Strathclyde pension scheme to adopt top-down strategy
UK - One of the UK's largest local authority pension schemes is to implement a new portfolio rebalancing strategy designed to better manage its fund.
The £7.6bn (€9.3bn) Strathclyde pension scheme has revised the way in which it monitors asset and fund weightings to ensure they do not stray too far from its long-term strategic benchmark.
The latest rebalancing strategy - devised by consultants Hymans Roberts, in conjunction with Strathclyde's internal Investment Advisory Panel - moves away from considering weightings at an individual portfolio level and instead takes a more macroeconomic, top-down view.
The scheme said: "Where the existing strategy focuses on rebalancing at individual portfolio level, the revised version takes a three-stage, top-down approach, looking in turn at asset class, mandate type and individual portfolio."
Strathclyde has not changed its passive rebalancing strategy since 1998, when it first moved to a customised benchmark, which is set at 73% equities, 15% bonds and 12% property.
Further, Strathclyde has made small alternations to its investment management arrangements by switching £75m away from equity manager Genesis, whose £320m holding was overweight at the end of March.
The money will be apportioned to Aberdeen's underweight property fund, although this may yet be rebalanced once Strathclyde hires an additional property manager later this year.

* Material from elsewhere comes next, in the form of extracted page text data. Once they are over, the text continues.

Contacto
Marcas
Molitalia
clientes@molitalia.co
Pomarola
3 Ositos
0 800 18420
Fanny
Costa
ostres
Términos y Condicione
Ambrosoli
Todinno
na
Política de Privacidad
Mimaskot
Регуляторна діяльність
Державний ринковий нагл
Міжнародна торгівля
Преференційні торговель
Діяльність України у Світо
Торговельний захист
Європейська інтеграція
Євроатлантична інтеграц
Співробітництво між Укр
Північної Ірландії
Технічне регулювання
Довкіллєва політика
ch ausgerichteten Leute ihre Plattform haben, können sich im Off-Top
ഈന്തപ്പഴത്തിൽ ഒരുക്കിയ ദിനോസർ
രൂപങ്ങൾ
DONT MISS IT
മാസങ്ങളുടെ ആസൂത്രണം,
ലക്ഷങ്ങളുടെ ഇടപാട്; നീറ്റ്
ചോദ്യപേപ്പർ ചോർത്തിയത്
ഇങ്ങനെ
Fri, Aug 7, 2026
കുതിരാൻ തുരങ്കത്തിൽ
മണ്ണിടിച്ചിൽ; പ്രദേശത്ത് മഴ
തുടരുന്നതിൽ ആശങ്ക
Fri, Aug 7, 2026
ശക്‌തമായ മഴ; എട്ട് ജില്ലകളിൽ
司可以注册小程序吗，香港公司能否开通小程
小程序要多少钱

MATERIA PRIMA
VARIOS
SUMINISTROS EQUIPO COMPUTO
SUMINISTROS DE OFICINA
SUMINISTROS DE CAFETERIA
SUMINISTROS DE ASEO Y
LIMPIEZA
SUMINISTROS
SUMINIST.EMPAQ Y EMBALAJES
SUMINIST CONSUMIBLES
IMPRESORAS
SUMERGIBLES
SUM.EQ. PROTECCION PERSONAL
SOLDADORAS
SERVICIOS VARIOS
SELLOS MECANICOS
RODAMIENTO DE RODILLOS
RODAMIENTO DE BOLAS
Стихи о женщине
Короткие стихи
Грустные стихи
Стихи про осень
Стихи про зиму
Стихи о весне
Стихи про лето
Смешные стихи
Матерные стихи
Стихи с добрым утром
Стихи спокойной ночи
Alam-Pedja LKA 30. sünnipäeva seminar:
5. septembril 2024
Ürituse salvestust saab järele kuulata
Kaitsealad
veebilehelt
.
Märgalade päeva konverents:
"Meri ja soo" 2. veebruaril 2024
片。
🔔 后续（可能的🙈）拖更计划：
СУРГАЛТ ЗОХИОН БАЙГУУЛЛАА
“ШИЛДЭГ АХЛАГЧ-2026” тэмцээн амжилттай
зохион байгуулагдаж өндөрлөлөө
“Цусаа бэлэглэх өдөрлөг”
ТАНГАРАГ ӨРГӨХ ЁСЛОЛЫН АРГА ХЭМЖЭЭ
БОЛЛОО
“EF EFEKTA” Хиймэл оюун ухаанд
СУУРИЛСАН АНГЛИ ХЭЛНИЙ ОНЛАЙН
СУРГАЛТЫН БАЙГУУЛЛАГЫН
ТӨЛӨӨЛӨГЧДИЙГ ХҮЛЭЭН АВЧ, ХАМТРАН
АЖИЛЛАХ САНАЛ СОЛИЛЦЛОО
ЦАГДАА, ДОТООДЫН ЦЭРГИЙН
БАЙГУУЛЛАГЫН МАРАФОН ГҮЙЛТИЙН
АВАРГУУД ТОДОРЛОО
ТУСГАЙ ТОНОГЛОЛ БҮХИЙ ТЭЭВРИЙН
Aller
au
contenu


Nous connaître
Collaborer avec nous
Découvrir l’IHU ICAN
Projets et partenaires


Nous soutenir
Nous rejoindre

In a separate move, the Scottish public-sector fund has rejected proposals for appointing a responsible engagement overlay manager alongside membership to additional industry SRI initiatives or forums.
The rejections come despite failings by managers Alliance Bernstein and Lazard to comply with Strathclyde's policies on engagement and voting activity.
Strathclyde's investment committee said: "The panel discussed a paper proposing the fund consider appointing an engagement overlay provider and joining one of the responsible investment industry initiatives.
"It was agreed this was likely to improve the fund's United Nations principles for responsible investment standing, but would entail additional cost with no guarantee of any real performance improvement."